What The Cambridge History of Native American Literature represents, finally, is not another feint of illusive authority but a sustained act of witness to the unsettled indeterminacy, unruly multiplicity, and the stubborn capacity of Indigenous America’s various traditions to evolve and persist doggedly, often irreverently, in and alongside the disfiguring gallows of national becoming. Its contributors are as motley as the tribes and genres under examination, offering a dazzling assortment of backgrounds and expertise.

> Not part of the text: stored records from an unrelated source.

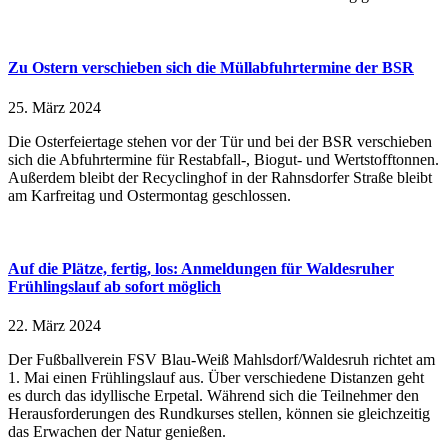
Zu Ostern verschieben sich die Müllabfuhrtermine der BSR
25. März 2024
Die Osterfeiertage stehen vor der Tür und bei der BSR verschieben
sich die Abfuhrtermine für Restabfall-, Biogut- und Wertstofftonnen.
Außerdem bleibt der Recyclinghof in der Rahnsdorfer Straße bleibt
am Karfreitag und Ostermontag geschlossen.
Auf die Plätze, fertig, los: Anmeldungen für Waldesruher
Frühlingslauf ab sofort möglich
22. März 2024
Der Fußballverein FSV Blau-Weiß Mahlsdorf/Waldesruh richtet am
1. Mai einen Frühlingslauf aus. Über verschiedene Distanzen geht
es durch das idyllische Erpetal. Während sich die Teilnehmer den
Herausforderungen des Rundkurses stellen, können sie gleichzeitig
das Erwachen der Natur genießen.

And, in an act of editorial irreverence of my own, I offered the volume’s final words to two of the keenest voices in our field, neither one a literary scholar per se but both attuned shrewdly to the weighty architecture and alienation of the contemporary Indigenous experience: Paul Chaat Smith (Comanche), co-curator of the aforementioned “Americans” exhibition, and Stephen Graham Jones (Blackfoot), the prolific author of dozens of strange, surreal, and visionary works of Indigenous fiction. The result is a History that subverts expectations of all kinds: in the sobriety and the sweep of its disclosures, in its subjects’ resignations and refusals, and in its collisions of multiple modernities. But it is deeply inspiring for all of those reasons, too, and in the fortitude and futurity of its uncontainable voices and visions, sharing space primarily in order to unsettle it.